New Film Stirs Memories of Judy

New Film Stirs Memories of Judy

By Carleton Varney- Special to The Palm Beach Daily News

In the 1960s as a young decorator in New York office of Dorothy Draper & Co., I had the opportunity to decorate an apartment for the late, great Judy Garland. It was a hotel apartment in Manhattan on the 18th floor on East 52nd Street.

It just happens that at the time, we also were engaged in designing an apartment in the same building — but on the 15th floor — for another star, Broadway legend Ethel Merman. When I think back to the contrast in personalities and decorating wishes of the two ladies I can only say: Vive la différence. But more about that in a moment.

I was excited recently to see the new Renée Zellweger film “Judy” — and what a great evening it was. Zellweger is more than superb in the role as the iconic actress and singer, and I recommend the film heartily. As you may know, it tells the story of one of America’s major talents, from her birth to her girlhood, when she is used for financial gain by her mother, and on to her years at the MGM studio, run by Louis B. Mayer, a man not likely to go down in history as a nice guy.

Zellweger should be nominated — and win — the Academy Award for her poignant portrayal of the “Over the Rainbow” star. Her look is right on. It’s amazing what Hollywood makeup artists and hairstylists can do. Watching Zellweger, I couldn’t help but think of Judy and the decoration of her Manhattan apartment way back when.

While Miss Merman wanted sparkly red, white and blue in her homes (I decorated three for her), Miss Garland was more sedate, preferring sunshine yellow walls, white trim and carpeting of spring green. (Entertainer Tony Cointreau visited both stars in their apartments and describes his visits in his book from a few years past, “Ethel Merman, Mother Teresa ... and Me: My Improbable Journey from Châteaux in France to the Slums of Calcutta.” If you’re looking for a good read, I recommend it.)

The first time I met Judy, she was in a white terrycloth robe and sans makeup. It was an early morning, perhaps 10 o’clock, introductory meeting in her hotel suite and a meeting I shall always remember. How could I forget? Meeting a woman sans makeup was unusual, to say the least.

If you remember back when “Valley of the Dolls” came out as a movie, the two leading roles were widely seen as being based on the personalities of Judy and Ethel. The Judy role was played by Patty Duke and the Ethel one by Susan Hayward — and what a contrast between the two. Ethel was a big personality and way out there, while Judy was far more internal, an inward-looking woman with many desires for love. The movie, of course, was based on the bestseller by the late Jacqueline Susann. She was a friend of Miss Merman — or was, until she lost that friendship, for good reasons.

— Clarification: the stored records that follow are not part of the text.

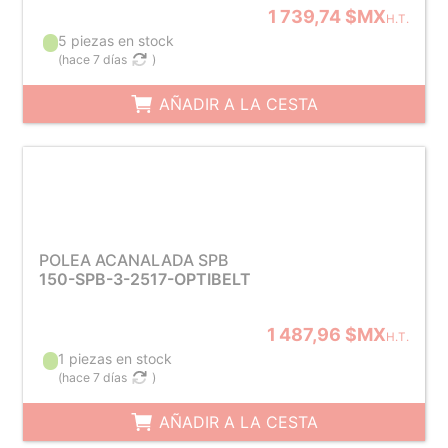
1 739,74 $MX
H.T.
5 piezas en stock
(
hace 7 días
)
AÑADIR A LA CESTA
POLEA ACANALADA SPB
150-SPB-3-2517-OPTIBELT
1 487,96 $MX
H.T.
1 piezas en stock
(
hace 7 días
)
AÑADIR A LA CESTA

I think of the many film versions of “A Star is Born.” Judy performed the leading role in the first remake, in 1954. I have seen all the versions — Janet Gaynor, Barbara Streisand and Lady Gaga also played the lead. Maybe I am just single-minded, but of all four leading ladies, my favorite was Judy. After you see Zellweger’s performance in “Judy,” I hope you can go back to the Hollywood archives and watch Judy’s version of “A Star is Born.” It’s magical.

I also recall Miss Garland’s memorable performance in 1950′s “Summer Stock,” when she sang those iconic lyrics: “Shout hallelujah, come on, get happy!” She could very well have been singing about the yellow walls we chose for her Manhattan apartment. It’s such a happy color, and one that you might consider for a starring role in your own home.


  • Wendy on

    Fascinating article – I really enjoyed reading it ! How wonderful to have known these ladies AND decorated their homes – was trying to picture New York back in those days !! So exciting !! Thank you for a really interesting read- I can just picture the wonderful colors in Miss Garlands home !!!

  • H. Spencer Kipe on

    I love you comments about the personalities
    of Judy and Ethel..
    We love your fabrics and pillows..We
    also love 18th century furniture. We
    remember the fabrics you provided for
    Kindel’s National Trust collection which
    we sold at our furniture store (Valley Furniture
    Sop) in New Jersey. Those fabrics were
    flamboyant and particularly spectacular on
    the Varney tight backed sofa we displayed.
    Many reorders came in beautiful damasks!